- Exercise
Each line of the data that includes "oxydant" must be copied.

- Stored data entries
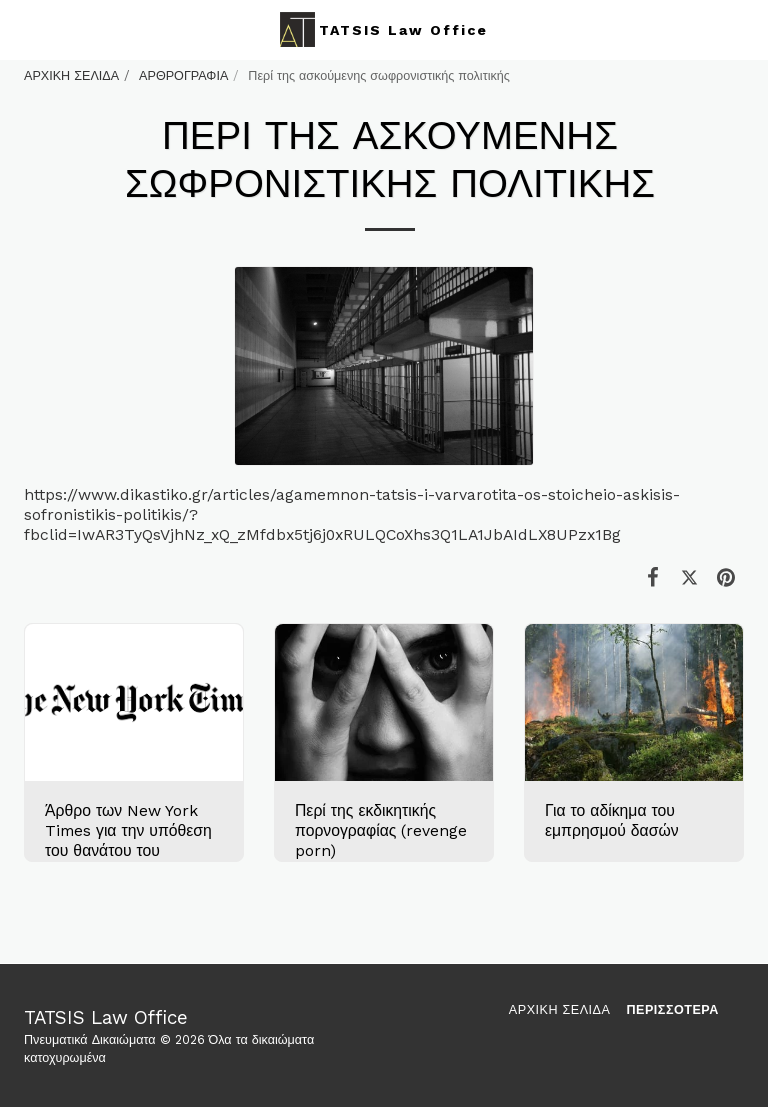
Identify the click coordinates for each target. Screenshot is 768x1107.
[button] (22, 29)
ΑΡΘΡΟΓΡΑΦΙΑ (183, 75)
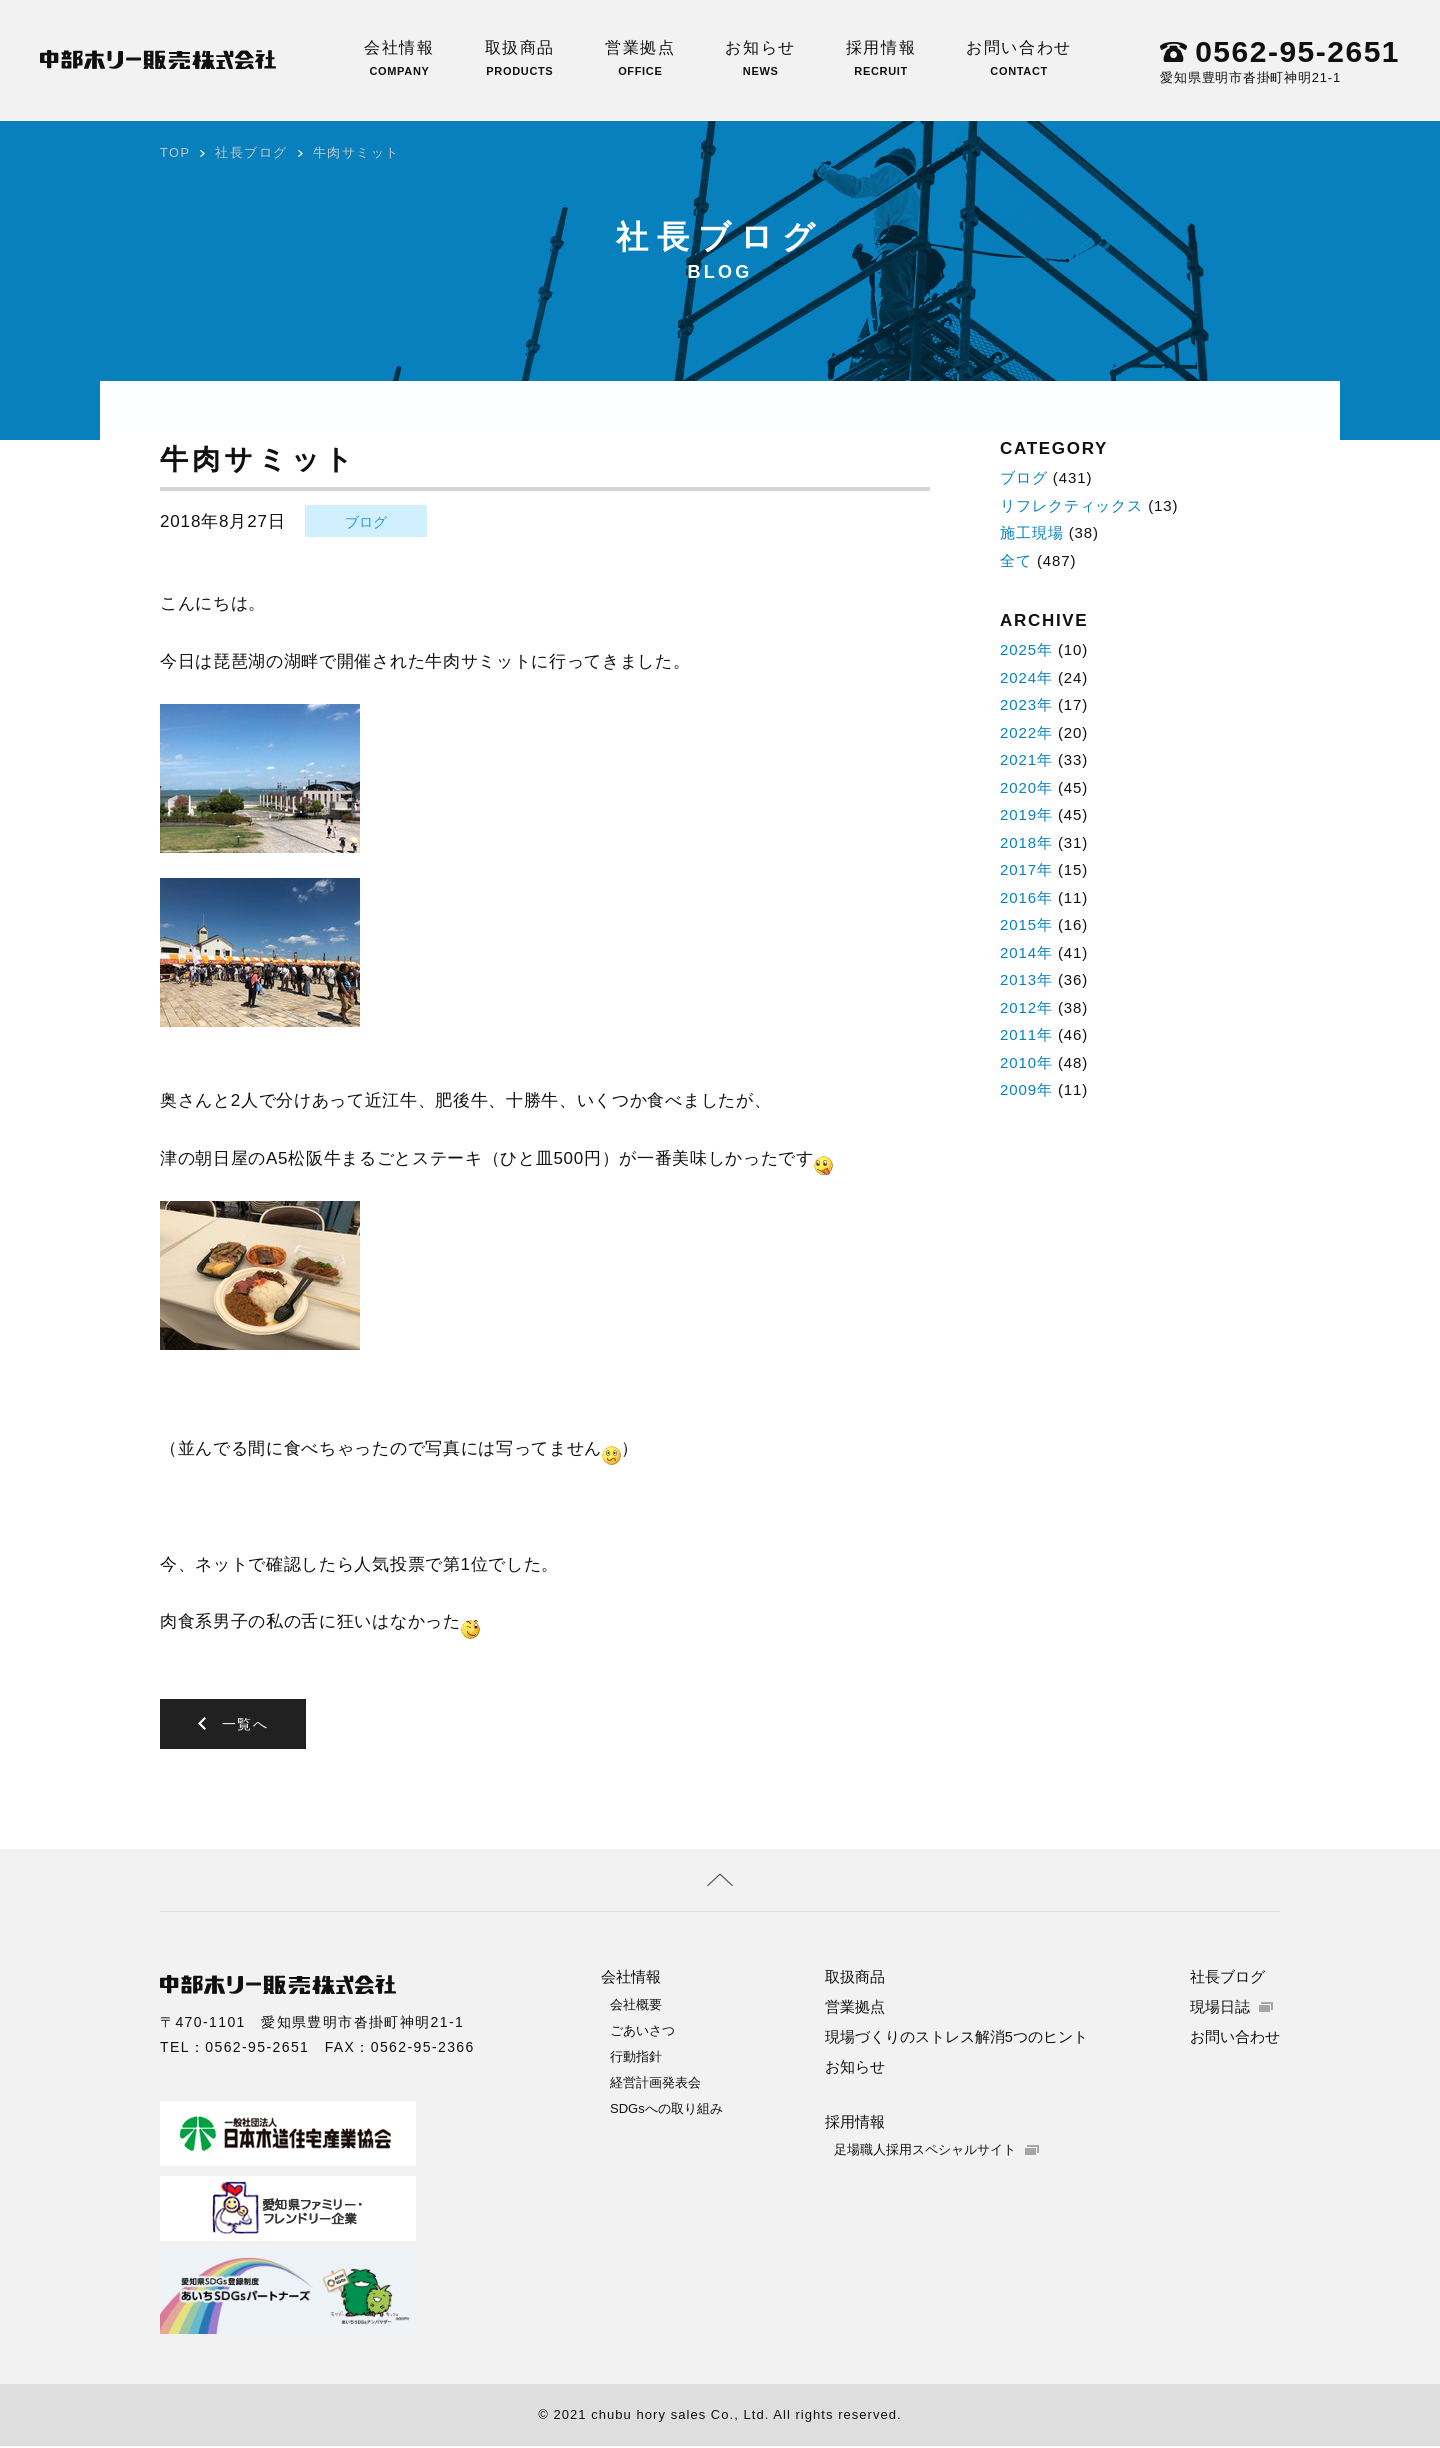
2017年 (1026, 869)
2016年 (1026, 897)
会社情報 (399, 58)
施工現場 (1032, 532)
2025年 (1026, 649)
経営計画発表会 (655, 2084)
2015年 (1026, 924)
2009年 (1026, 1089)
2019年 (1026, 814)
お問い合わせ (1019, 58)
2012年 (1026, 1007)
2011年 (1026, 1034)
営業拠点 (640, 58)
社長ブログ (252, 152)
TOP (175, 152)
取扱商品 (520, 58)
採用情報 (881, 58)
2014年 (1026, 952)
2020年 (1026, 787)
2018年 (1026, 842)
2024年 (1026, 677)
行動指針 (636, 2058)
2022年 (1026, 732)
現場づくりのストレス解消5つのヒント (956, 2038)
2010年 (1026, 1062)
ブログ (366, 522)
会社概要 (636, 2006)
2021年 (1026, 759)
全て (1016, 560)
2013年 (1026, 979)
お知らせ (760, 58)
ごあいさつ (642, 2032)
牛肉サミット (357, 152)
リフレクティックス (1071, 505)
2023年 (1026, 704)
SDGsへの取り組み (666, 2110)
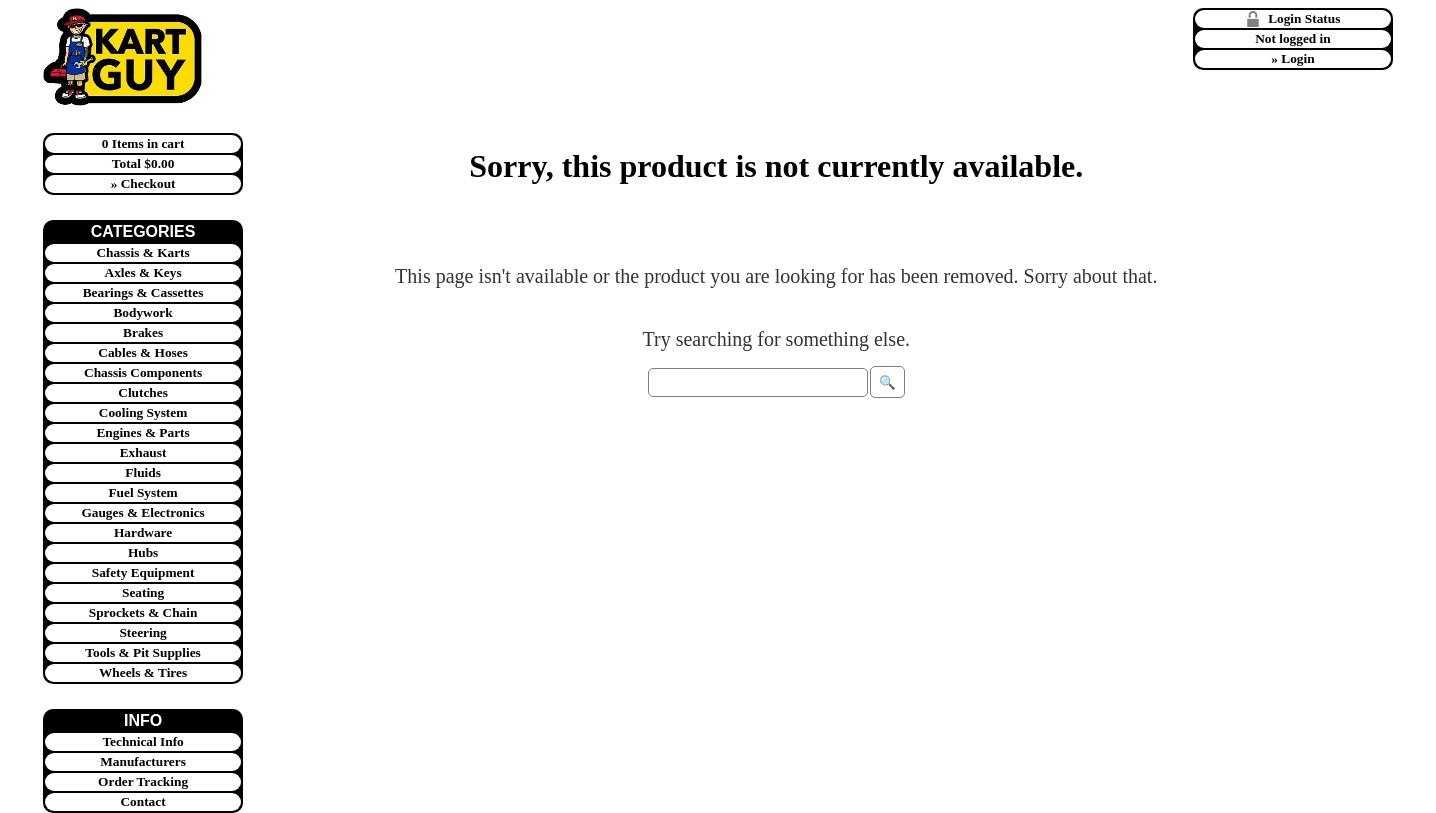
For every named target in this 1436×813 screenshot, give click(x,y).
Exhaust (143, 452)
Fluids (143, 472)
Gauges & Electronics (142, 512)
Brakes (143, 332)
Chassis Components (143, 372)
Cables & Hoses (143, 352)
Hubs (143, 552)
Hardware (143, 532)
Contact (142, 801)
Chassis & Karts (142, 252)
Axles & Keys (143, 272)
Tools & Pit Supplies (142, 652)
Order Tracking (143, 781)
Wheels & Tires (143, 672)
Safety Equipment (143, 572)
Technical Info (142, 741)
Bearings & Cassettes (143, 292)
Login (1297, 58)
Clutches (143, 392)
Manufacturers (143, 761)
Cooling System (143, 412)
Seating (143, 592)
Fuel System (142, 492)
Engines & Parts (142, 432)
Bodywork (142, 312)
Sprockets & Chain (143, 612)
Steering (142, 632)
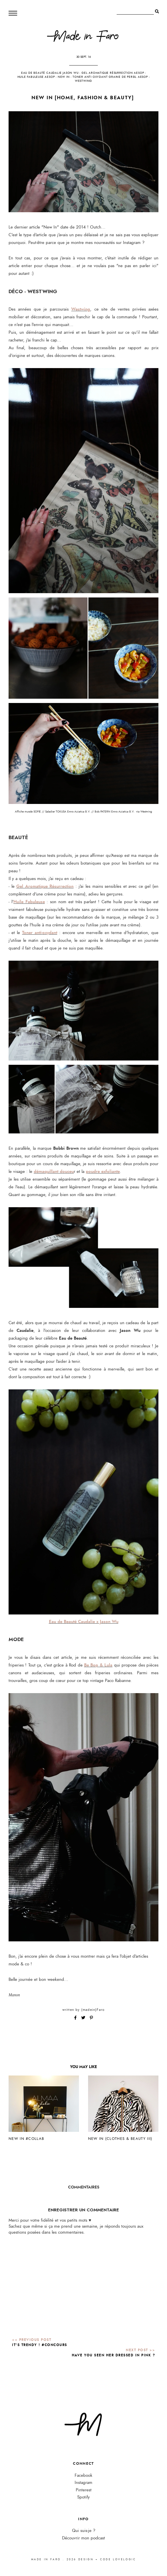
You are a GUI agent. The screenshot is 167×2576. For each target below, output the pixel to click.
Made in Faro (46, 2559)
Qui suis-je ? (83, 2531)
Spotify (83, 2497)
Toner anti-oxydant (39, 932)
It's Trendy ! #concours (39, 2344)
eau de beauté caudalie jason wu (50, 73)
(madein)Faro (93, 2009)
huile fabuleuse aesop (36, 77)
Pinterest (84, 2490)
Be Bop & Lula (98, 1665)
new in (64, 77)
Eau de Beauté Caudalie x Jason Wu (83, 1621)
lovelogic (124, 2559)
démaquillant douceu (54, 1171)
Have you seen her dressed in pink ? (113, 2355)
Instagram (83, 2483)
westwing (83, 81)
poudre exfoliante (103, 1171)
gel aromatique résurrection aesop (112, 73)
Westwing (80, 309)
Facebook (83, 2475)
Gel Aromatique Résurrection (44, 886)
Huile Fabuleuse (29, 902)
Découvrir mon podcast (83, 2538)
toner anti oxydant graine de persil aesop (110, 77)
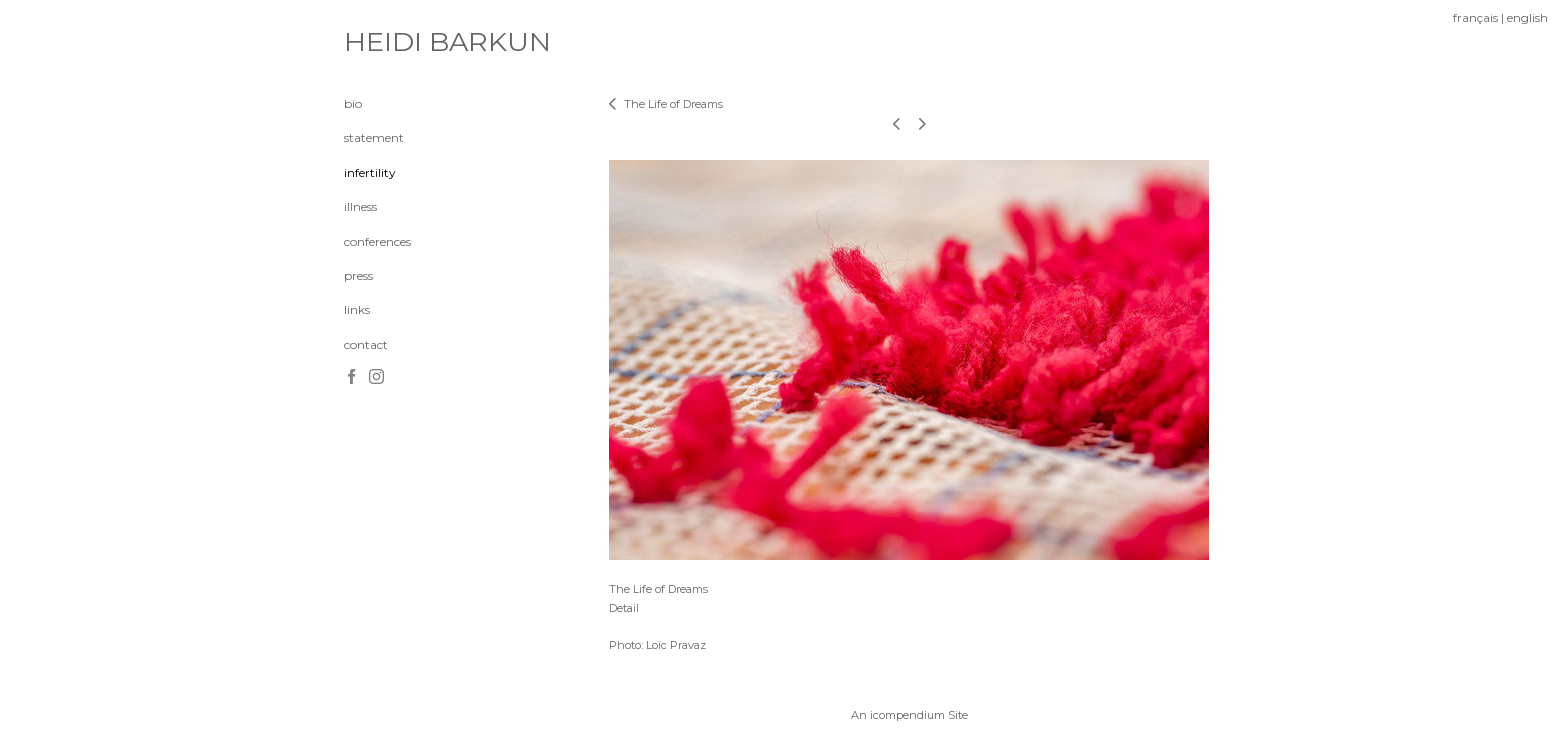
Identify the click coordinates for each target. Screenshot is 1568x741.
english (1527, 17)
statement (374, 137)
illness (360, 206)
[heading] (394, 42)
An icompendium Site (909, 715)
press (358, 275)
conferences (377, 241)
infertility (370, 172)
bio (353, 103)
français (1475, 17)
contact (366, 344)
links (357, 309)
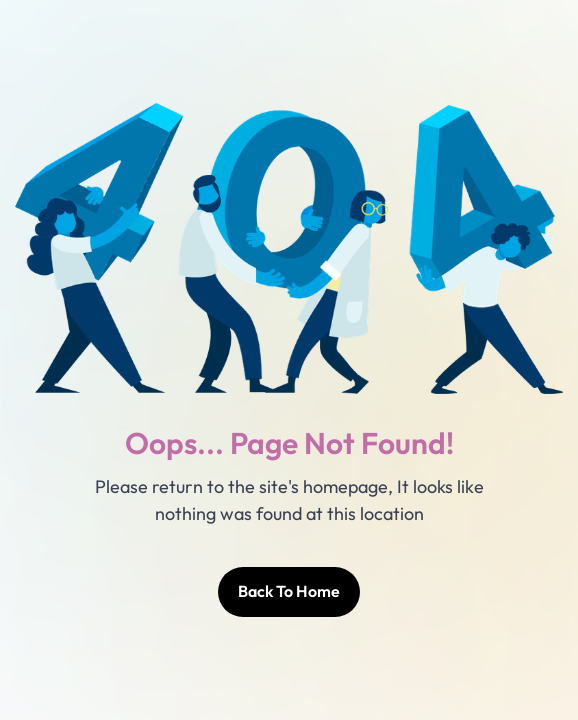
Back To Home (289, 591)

- Response box
Toner anti-oxydant (39, 932)
toner anti oxydant graine de persil aesop (110, 77)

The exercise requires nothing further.